The Council of Europe’s experts replied to a request last month for an opinion from the Organization of American States (OAS) to comment on “legal issues” that have been raised by the Venezuelan President's call for elections to a National Constituent Assembly, in order to craft a new constitution.

The National Constituent Assembly is a constitutional convention called by the president and made up of elected delegates that have the power to draw up an entirely new constitution and even reorganise the branches of the government.

The Venezuelan president had issued three decrees (2830 of 1 May 2017, 2878 of 23 May 2017 and 2878 of 4 June 2017), to call for the election of a National Constituent Assembly, to fix the rules for such an election and to encourage the National Constituent Assembly to submit the draft constitution to referendum.

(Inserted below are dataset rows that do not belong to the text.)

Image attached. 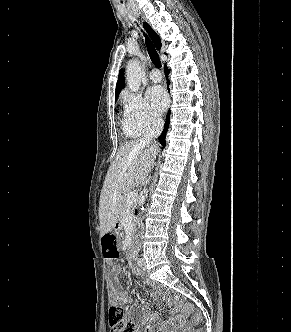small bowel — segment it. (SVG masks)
Masks as SVG:
<instances>
[{
  "instance_id": "1",
  "label": "small bowel",
  "mask_w": 291,
  "mask_h": 332,
  "mask_svg": "<svg viewBox=\"0 0 291 332\" xmlns=\"http://www.w3.org/2000/svg\"><path fill=\"white\" fill-rule=\"evenodd\" d=\"M133 274L136 276H141V271L138 268H132ZM122 273V267L120 265H114L109 274V297L112 301L117 299H125L126 293L118 287L119 277ZM153 300L156 303H161L163 300L169 304V297H165L160 289H156L153 294ZM132 315V327L133 332H141L139 327L146 324H156L160 328H166L175 326L176 324L182 322L183 318L179 314H172L170 319L165 323L158 324V317L155 314L148 312L144 307L139 304H134L131 307Z\"/></svg>"
}]
</instances>
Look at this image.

In its opinion, the Venice Commission found that the power of the President of the Republic to call the elections of a National Constituent Assembly without holding a referendum is questionable. The Commission also found that under the Constitution and under rule of law standards, the President does not have the power to decide on the rules for the elections of the Constituent Assembly, and that the rules which he has decided in his decree – a combination of territorial and sectoral representation – grossly violate the democratic principle of equality of vote.

The Commission has stressed the absolute necessity of “substantive debate involving the various political forces, non-government organizations and citizens associations, academia and media,” in order to adopt a “sustainable text, acceptable for the whole of the society and in line with democratic standards.” It called for an “unhindered exercise of freedom of peaceful assembly, freedom of expression, as well as a fair, adequate and extensive broadcasting of the arguments by the media."